Volvimos a las cuatro al barco, y pasamos a la cámara del lord.
—Sigo —nos dijo el comodoro— pensando que el proyecto que ustedes me han traído está muy bien pensado y es factible, pero yo no voy a poder patrocinarlo.
—¿Podemos saber por qué? —le pregunté yo.
—Porque yo no puedo ser más español que los españoles, ni más cristino que los cristinos. He favorecido la empresa de Muñagorri pensando que hacía un gran beneficio a la causa de la Reina, y al general O’Donnell y el cónsul de Bayona se han quejado, y han hecho todo lo posible para que la empresa de Paz y Fueros no tenga el menor éxito. Los generales españoles son como el perro del hortelano.
Les traduje a Jáuregui y a Amilibia lo que decía el lord.

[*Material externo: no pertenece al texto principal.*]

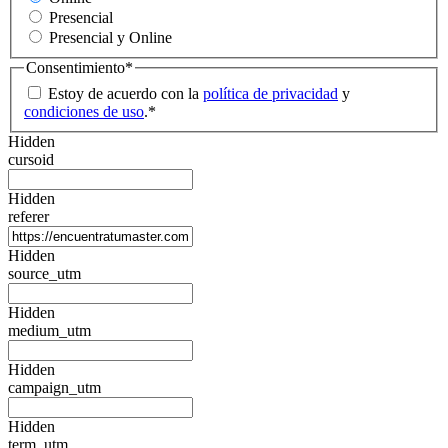
Presencial
Presencial y Online
Consentimiento
*
Estoy de acuerdo con la
política de privacidad
y
condiciones de uso
.
*
Hidden
cursoid
Hidden
referer
Hidden
source_utm
Hidden
medium_utm
Hidden
campaign_utm
Hidden
term_utm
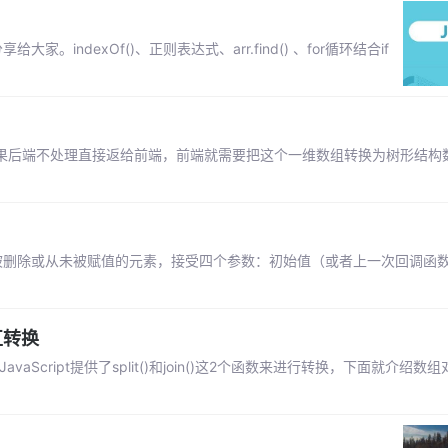
indexOf()、正则表达式、arr.find() 、for循环结合if
t...如果后端不处理直接返给前端，前端就需要把这个一维数组转换为树形结
组中被删除或从未被赋值的元素，接受四个参数：初始值（或者上一次回调函
相互转换
cript提供了split()和join()这2个函数来进行转换，下面就介绍数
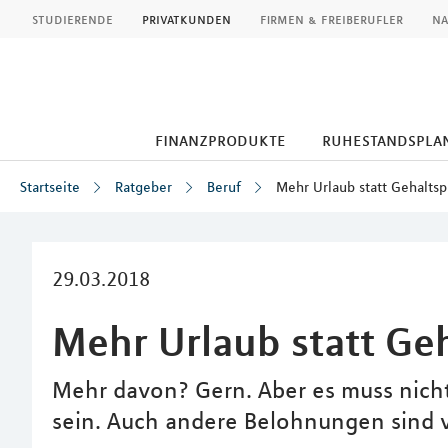
MLP
studierende
privatkunden
firmen & freiberufler
na
finanzprodukte
ruhestandspla
Startseite
Ratgeber
Beruf
Mehr Urlaub statt Gehaltsp
Inhalt
29.03.2018
Mehr Urlaub statt Ge
Mehr davon? Gern. Aber es muss nich
sein. Auch andere Belohnungen sind v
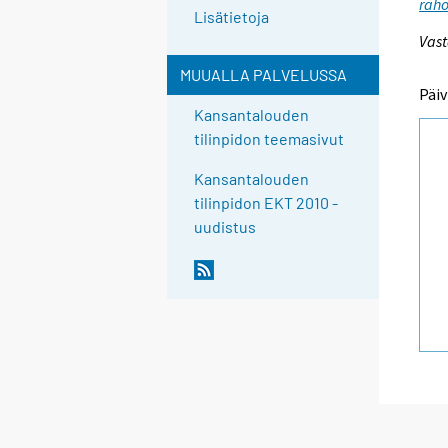
raho
Lisätietoja
Vast
MUUALLA PALVELUSSA
Päiv
Kansantalouden
tilinpidon teemasivut
Kansantalouden
tilinpidon EKT 2010 -
uudistus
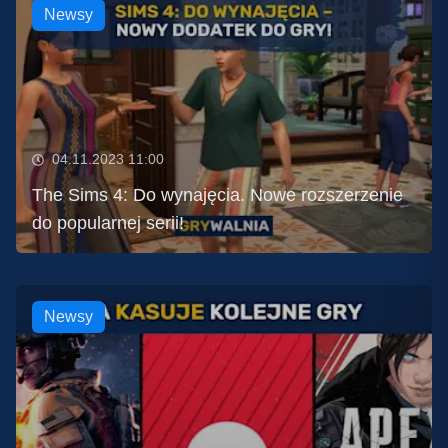
Newsy
04.11.2023 11:00
The Sims 4: Do wynajęcia. Nowe rozszerzenie
do popularnej serii!
Newsy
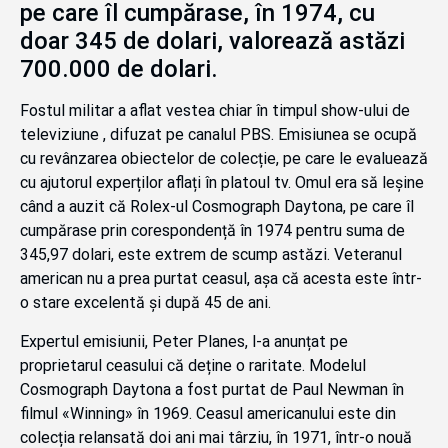
pe care îl cumpărase, în 1974, cu
doar 345 de dolari, valorează astăzi
700.000 de dolari.
Fostul militar a aflat vestea chiar în timpul show-ului de
televiziune , difuzat pe canalul PBS. Emisiunea se ocupă
cu revânzarea obiectelor de colecție, pe care le evaluează
cu ajutorul experților aflați în platoul tv. Omul era să leșine
când a auzit că Rolex-ul Cosmograph Daytona, pe care îl
cumpărase prin corespondență în 1974 pentru suma de
345,97 dolari, este extrem de scump astăzi. Veteranul
american nu a prea purtat ceasul, așa că acesta este într-
o stare excelentă și după 45 de ani.
Expertul emisiunii, Peter Planes, l-a anunțat pe
proprietarul ceasului că deține o raritate. Modelul
Cosmograph Daytona a fost purtat de Paul Newman în
filmul «Winning» în 1969. Ceasul americanului este din
colecția relansată doi ani mai târziu, în 1971, într-o nouă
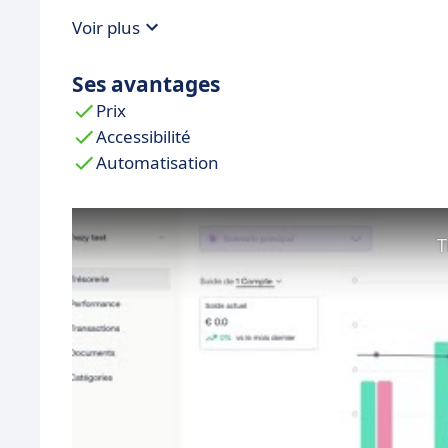
Voir plus
Ses avantages
Prix
Accessibilité
Automatisation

—Hay que reconocer —dijo Jáuregui— que el pensamiento de Muñagorri era más oscuro y más vago que lo que les proponemos a usted.
—¡Si el proyecto me parece magnífico! —exclamó el lord—. Si usted, Jáuregui, fuera el comandante general de la provincia, no tendría usted más que fijar el día para que las fuerzas navales de su Graciosa Majestad saliesen para Zumaya; pero el comandante es el brigadier Araoz, mi Gobierno me ha mandado varias veces que no obre más que en colaboración con las autoridades españolas. Si ustedes traen el consentimiento de Araoz, inmediatamente salimos.
Se pensó en visitar al brigadier Araoz, pero no teníamos atribuciones de Aviraneta, y decidimos, primero, consultar con este.
Lord John me ofreció una escampavía de la Marina real inglesa para ir a San Juan de Luz, fui, hecho un personaje, acompañado de un oficial a desembarcar en Socoa.
De allí mandé una carta a Aviraneta contándole lo ocurrido y diciéndole que esperaba sus órdenes.
Al día siguiente recibí la contestación:
«El proyecto hay que darlo por muerto —me decía—. Con la burocracia del ejército sería un fracaso ridículo. Los militares quieren acabar la guerra con batallas, y no pueden; pero, a pesar de ello, el pensar en otro sistema para traer la paz les irrita. Consideran que es el reconocimiento de su impotencia. Hoy mismo le he escrito al ministro lo que pasa, y por qué no se ha podido realizar mi plan. Otra cosa, aunque no tiene gran importancia: si no te viene mal, vete a ver el campamento de Muñagorri, próximo a Endarlaza, a ver qué es eso.»